ConJur — Quais as políticas públicas que defende para tentar resolver essa situação?

Zito Alvarenga — Ações afirmativas, de forma geral. Oportunidade de empregos, escolas melhores, políticas de saúde voltadas para negros. É cientificamente provado que algumas doenças atingem mais os negros, como a anemia falciforme, pressão alta. É preciso dirigir um segmento científico para desenvolver um trabalho para atender essa parte da população.

ConJur — No lugar de estabelecer percentuais de cotas, não seria mais justo oferecer incentivos fiscais que atinja toda essa população, independente de um número pré-estabelecido?

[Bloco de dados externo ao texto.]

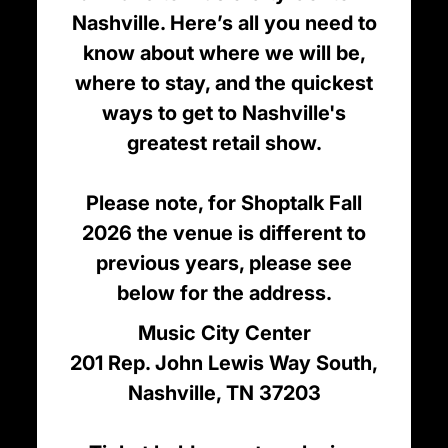
Nashville. Here’s all you need to
know about where we will be,
where to stay, and the quickest
ways to get to Nashville's
greatest retail show.
Please note, for Shoptalk Fall
2026 the venue is different to
previous years, please see
below for the address.
Music City Center
201 Rep. John Lewis Way South,
Nashville, TN 37203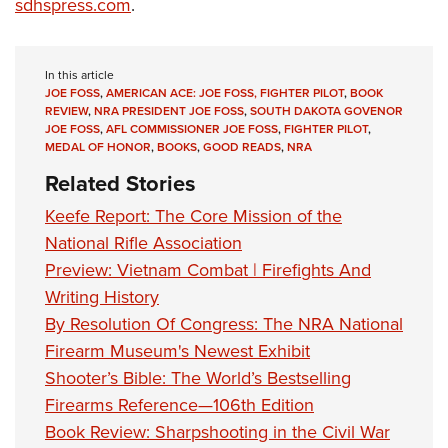
Shooting Illustrated
sdhspress.com
.
Women's Wildlife Management / Conservation Scholarship
Youth Education Summit
Firearm Training
Become An NRA Instructor
Adventure Camp
NRA Marksmanship Qualification Program
In this article
Youth Hunter Education Challenge
JOE FOSS
,
AMERICAN ACE: JOE FOSS, FIGHTER PILOT
,
BOOK
NRA Training Course Catalog
REVIEW
,
NRA PRESIDENT JOE FOSS
,
SOUTH DAKOTA GOVENOR
National Junior Shooting Camps
Women On Target® Instructional Shooting Clinics
JOE FOSS
,
AFL COMMISSIONER JOE FOSS
,
FIGHTER PILOT
,
MEDAL OF HONOR
,
BOOKS
,
GOOD READS
,
NRA
Youth Wildlife Art Contest
Related Stories
Home Air Gun Program
Keefe Report: The Core Mission of the
NRA Junior Membership
National Rifle Association
NRA Family
Preview: Vietnam Combat | Firefights And
Eddie Eagle GunSafe® Program
Writing History
NRA Gun Safety Rules
By Resolution Of Congress: The NRA National
Collegiate Shooting Programs
Firearm Museum's Newest Exhibit
National Youth Shooting Sports Cooperative Program
Shooter’s Bible: The World’s Bestselling
Firearms Reference—106th Edition
Request for Eagle Scout Certificate
Book Review: Sharpshooting in the Civil War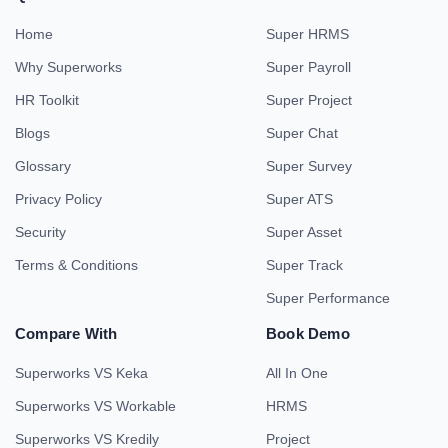
Home
Super HRMS
Why Superworks
Super Payroll
HR Toolkit
Super Project
Blogs
Super Chat
Glossary
Super Survey
Privacy Policy
Super ATS
Security
Super Asset
Terms & Conditions
Super Track
Super Performance
Compare With
Book Demo
Superworks VS Keka
All In One
Superworks VS Workable
HRMS
Superworks VS Kredily
Project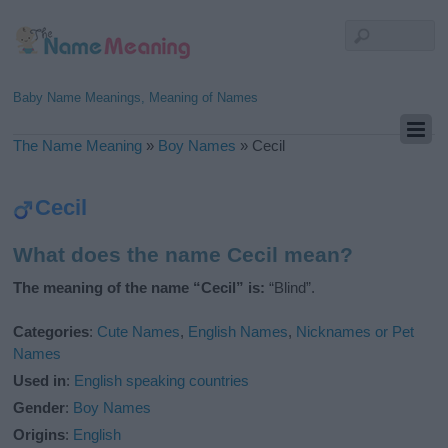
Baby Name Meanings, Meaning of Names
The Name Meaning
»
Boy Names
»
Cecil
Cecil
What does the name Cecil mean?
The meaning of the name “Cecil” is:
“Blind”.
Categories
:
Cute Names
,
English Names
,
Nicknames or Pet
Names
Used in
:
English speaking countries
Gender
:
Boy Names
Origins
:
English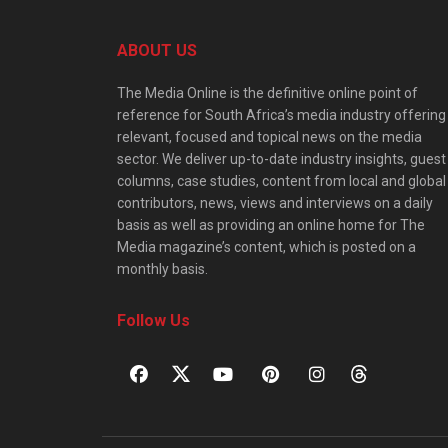
ABOUT US
The Media Online is the definitive online point of
reference for South Africa’s media industry offering
relevant, focused and topical news on the media
sector. We deliver up-to-date industry insights, guest
columns, case studies, content from local and global
contributors, news, views and interviews on a daily
basis as well as providing an online home for The
Media magazine’s content, which is posted on a
monthly basis.
Follow Us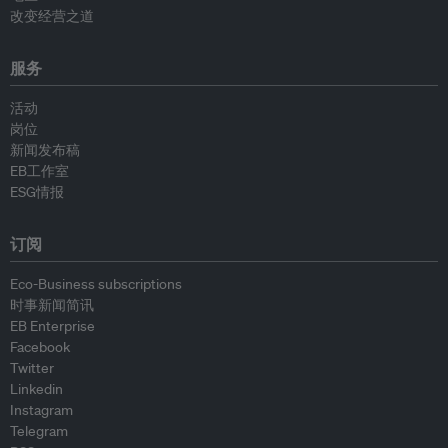
改变经营之道
服务
活动
岗位
新闻发布稿
EB工作室
ESG情报
订阅
Eco-Business subscriptions
时事新闻简讯
EB Enterprise
Facebook
Twitter
Linkedin
Instagram
Telegram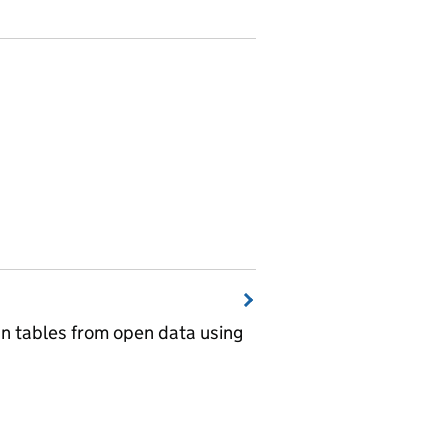
wn tables from open data using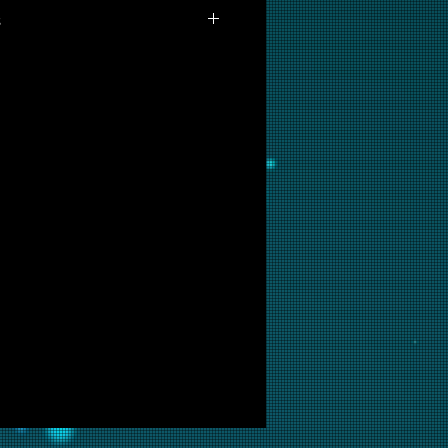
s
lable for purchase as prints at
 are interested in this backglass,
ill put it into restoration and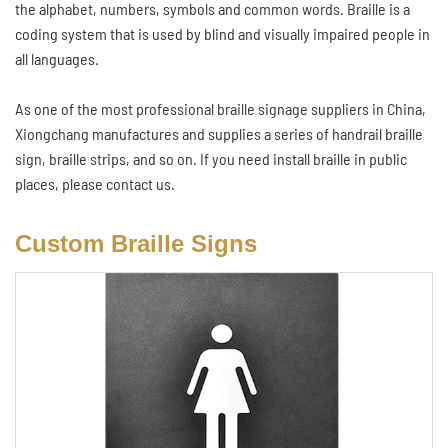
the alphabet, numbers, symbols and common words. Braille is a
coding system that is used by blind and visually impaired people in
all languages.
As one of the most professional braille signage suppliers in China,
Xiongchang manufactures and supplies a series of handrail braille
sign, braille strips, and so on. If you need install braille in public
places, please contact us.
Custom Braille Signs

Zito Alvarenga — Por exemplo, em um concurso para um cargo de limpeza dar um ponto para os negros que estiverem concorrendo. É pontuação, não está tirando de ninguém. Mesmo porque quem concorre a esse tipo de cargo, são todos os pobres.

ConJur — O pobre, não o negro.

Zito Alvarenga — A maioria é de negros. A média são três anos de dedicação efetiva aos estudos para se passar em um concurso público hoje. Se não houver um critério objetivo, qual a oportunidade que essas pessoas terão de concorrer nesses grupos? Estabelecendo critérios, os melhores negros serão escolhidos. Nas cotas para as universidades, também.

ConJur — Falando de discriminação de forma geral, temos o recente caso do jogador Richarlyson. O juiz que cuidou do processo foi acusado de homofobia, ao dizer que futebol é coisa para macho e gay não tem que jogar bola. O fato de o jogador ter entrado com uma queixa-crime contra o diretor do Palmeiras por ter insinuado que ele é gay, também não é uma espécie de homofobia?

Zito Alvarenga — O problema é subjugar alguém a uma situação inferior. O diretor do time, ao comparar a conduta de Richarlyson com a de um gay, com certeza quis ofendê-lo, subjugá-lo. É uma questão subjetiva. Diferente de quando se fala em crimes de roubo, homicídio. Está lá o corpo, o objeto furtado. Estamos falando de comportamento de pessoas. No caso, a decisão do juiz foi preconceituosa, quando ele fala: “daqui a pouco vai virar bagunça, cota para negros, para gays”. O juiz tem que ficar restrito aos termos do processo. Não ir além, nem aquém.